After a miserable 1-for-35 start this season, Palka wound up in Class AAA Charlotte. But as you may have heard, he is tearing it up there, batting .299/.447/.619 with nine homers in 27 games. He also was recently named International League player of the week.

“It’s good to see him back to where he was,’’ general manager Rick Hahn said. “Glad he’s putting that question back in people’s minds.”

Palka’s problem is he’s questionable defensively as a corner outfielder, and he’s not moving Eloy Jimenez out of left field. Charlie Tilson and Ryan Cordell also are playing well with the opportunities they’re getting in right field.

Palka is a designated hitter, and first baseman Yonder Alonso has been getting most of the shared at-bats in that spot with Jose Abreu. But if Alonso, who has batted cleanup 36 times in manager Rick Renteria’s lineups, doesn’t emerge from below the Mendoza line soon, space for Palka could be cleared.

Renteria has left Alonso in the middle of the lineup longer than he probably should have because he’s getting paid $8 million to produce runs, but Renteria on Thursday, perhaps having seen enough, bumped him down to seventh.

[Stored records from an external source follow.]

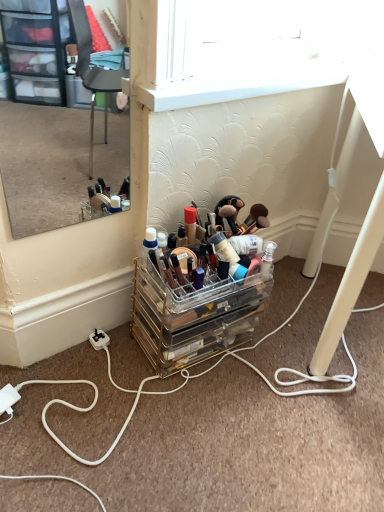 Question: From a real-world perspective, is white cord at lower left below clear acrylic makeup organizer at center?

Choices:
 (A) yes
 (B) no

Answer: (A)

Question: Can you confirm if white cord at lower left is wider than clear acrylic makeup organizer at center?

Choices:
 (A) no
 (B) yes

Answer: (B)

Question: Is white cord at lower left taller than clear acrylic makeup organizer at center?

Choices:
 (A) no
 (B) yes

Answer: (A)

Question: Is white cord at lower left facing towards clear acrylic makeup organizer at center?

Choices:
 (A) yes
 (B) no

Answer: (B)

Question: Is there a large distance between white cord at lower left and clear acrylic makeup organizer at center?

Choices:
 (A) yes
 (B) no

Answer: (B)

Question: Does white cord at lower left contain clear acrylic makeup organizer at center?

Choices:
 (A) no
 (B) yes

Answer: (A)

Question: Is clear acrylic makeup organizer at lower center inside white plastic power outlet at lower left?

Choices:
 (A) yes
 (B) no

Answer: (B)

Question: From a real-world perspective, is white plastic power outlet at lower left on clear acrylic makeup organizer at lower center?

Choices:
 (A) yes
 (B) no

Answer: (B)

Question: From a real-world perspective, is white plastic power outlet at lower left positioned under clear acrylic makeup organizer at lower center based on gravity?

Choices:
 (A) yes
 (B) no

Answer: (A)

Question: Does white plastic power outlet at lower left come behind clear acrylic makeup organizer at lower center?

Choices:
 (A) yes
 (B) no

Answer: (A)

Question: Is white plastic power outlet at lower left beside clear acrylic makeup organizer at lower center?

Choices:
 (A) yes
 (B) no

Answer: (B)

Question: Considering the relative positions of white plastic power outlet at lower left and clear acrylic makeup organizer at lower center in the image provided, is white plastic power outlet at lower left to the right of clear acrylic makeup organizer at lower center from the viewer's perspective?

Choices:
 (A) yes
 (B) no

Answer: (B)

Question: Considering the relative positions of clear acrylic makeup organizer at center and clear acrylic makeup organizer at lower center in the image provided, is clear acrylic makeup organizer at center to the right of clear acrylic makeup organizer at lower center from the viewer's perspective?

Choices:
 (A) yes
 (B) no

Answer: (B)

“Maybe we just alleviate a little bit of the load,” Renteria said. “Give him an opportunity to get at-bats, find his way back to who Alonso is.”

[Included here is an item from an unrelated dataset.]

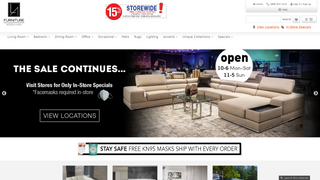 I want to click on beige sectional, so click(157, 89). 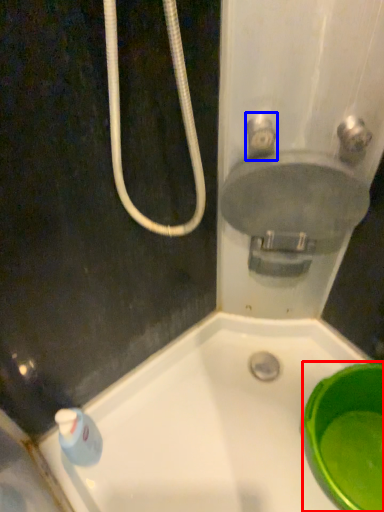 Question: Among these objects, which one is nearest to the camera, basin (highlighted by a red box) or plumbing fixture (highlighted by a blue box)?

Choices:
 (A) basin
 (B) plumbing fixture

Answer: (B) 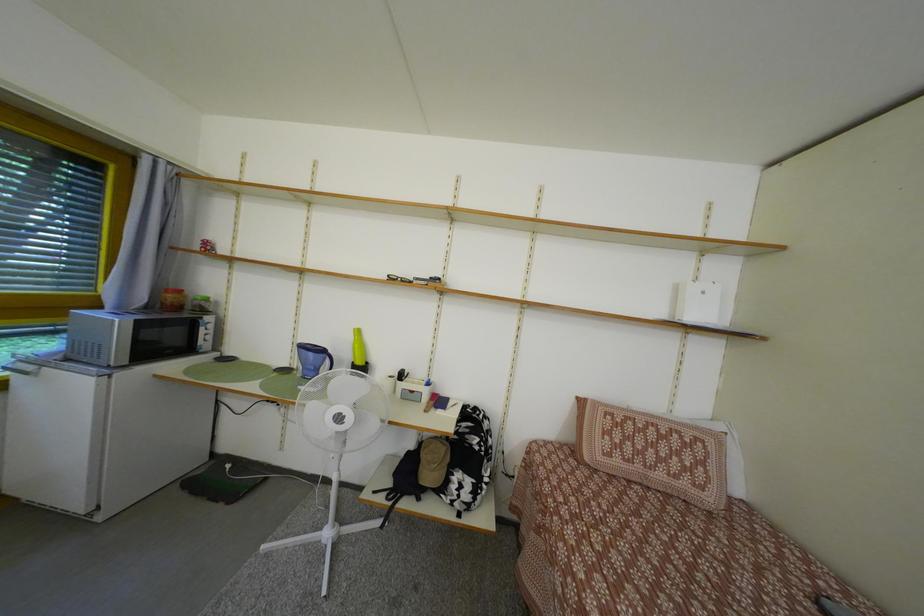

It has become conceivable that if Alonso, who has a $9 million team option for next season, doesn’t find his way, the Sox might let him go and let someone like Palka, 27, see if he can pick up where he left off.

“As we’re configured now it’s tough to find ABs [for Palka], but that said, we’ll see how the next few weeks and months unfold,” Hahn said. “If there was an injury he’d be towards the top of the list for guys to fill in. We’ll see what becomes of the roster in the coming weeks deciding how he gets used.”

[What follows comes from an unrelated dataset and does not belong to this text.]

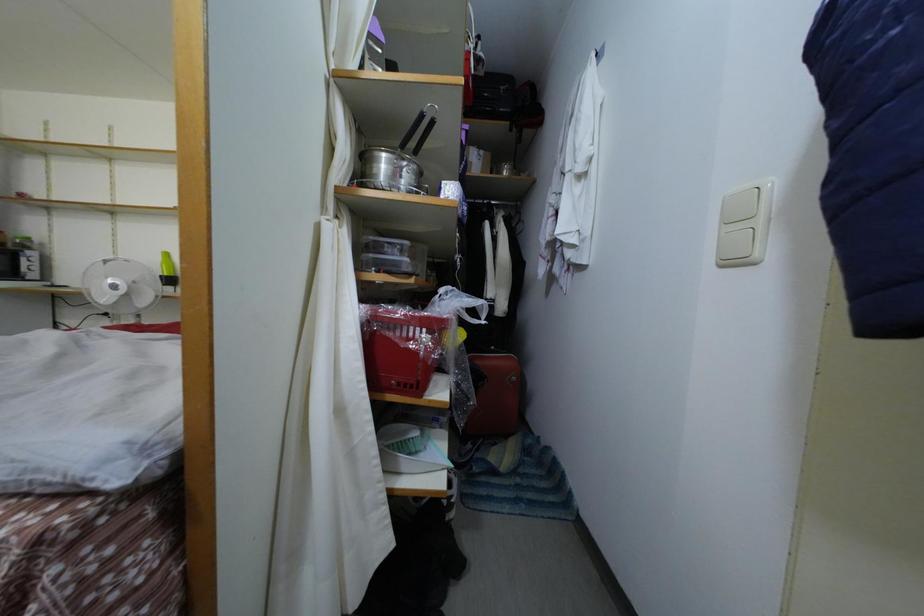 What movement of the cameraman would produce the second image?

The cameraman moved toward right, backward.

Alonso, 32, was acquired in the offseason for minor-league outfielder Alex Call in a deal viewed as an enticement to free agent Manny Machado. Alonso and Machado are brothers-in-law. Jon Jay, a friend with Miami ties to both, was also acquired as a free agent in what sure looked like another lure. Viewed as a “why not?” move at the time, Alonso’s presence and Jay’s absence linger as reminders of the tough loss in the Machado sweepstakes that left fans fuming.

Two months later, the Padres have Machado because they offered him more guaranteed money. Alonso was batting .178/.352/.491 with six homers and 20 RBI through Wednesday and Jay hasn’t played a game because of a groin injury.

Hahn’s offseason deals weren’t all bad. He signed catcher James McCann (.340/.381/.538) and got closer Alex Colome (1.83 ERA, 9-for-9 in saves) in a trade for Omar Narvaez. But the acquisitions of Kelvin Herrera (5.85 ERA), Ivan Nova (3-4, 6.96 ERA), Alonso and Jay tilts the scale in the wrong direction, and that goes without mentioning losing out on Machado.

“No one questions the decisions we make more than we do,” Hahn said. “We’re the ones putting the organization’s name and money on the line when we make an acquisition, trade or free agent [signing]. We look at the ones that went well and the ones that go poorly more closely to see what we could have avoided.”

When it’s time in the next offseason or two to add veterans to their young core, the Sox can’t afford too many more misses.